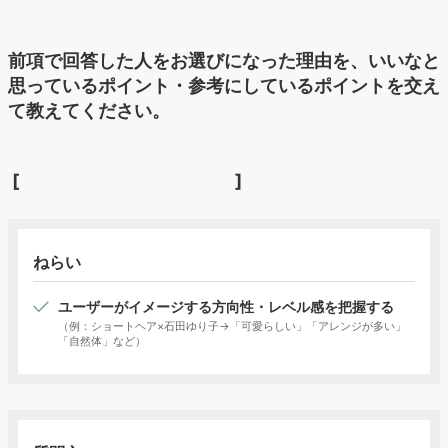
前項で回答した人をお選びになった理由を、いいなと
思っているポイント・参考にしているポイントを交え
て教えてください。
[ ]
ねらい
ユーザーがイメージする方向性・レベル感を把握する
（例：ショートヘア×石田ゆり子→「可愛らしい」「アレンジが多い」
「自然体」など）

■ ■ ■

» Your objective
An exact transcription of the records above is needed, with no pictures included.

» Task answer
前項で回答した人をお選びになった理由を、いいなと
思っているポイント・参考にしているポイントを交え
て教えてください。
[ ]
ねらい
ユーザーがイメージする方向性・レベル感を把握する
（例：ショートヘア×石田ゆり子→「可愛らしい」「アレンジが多い」
「自然体」など）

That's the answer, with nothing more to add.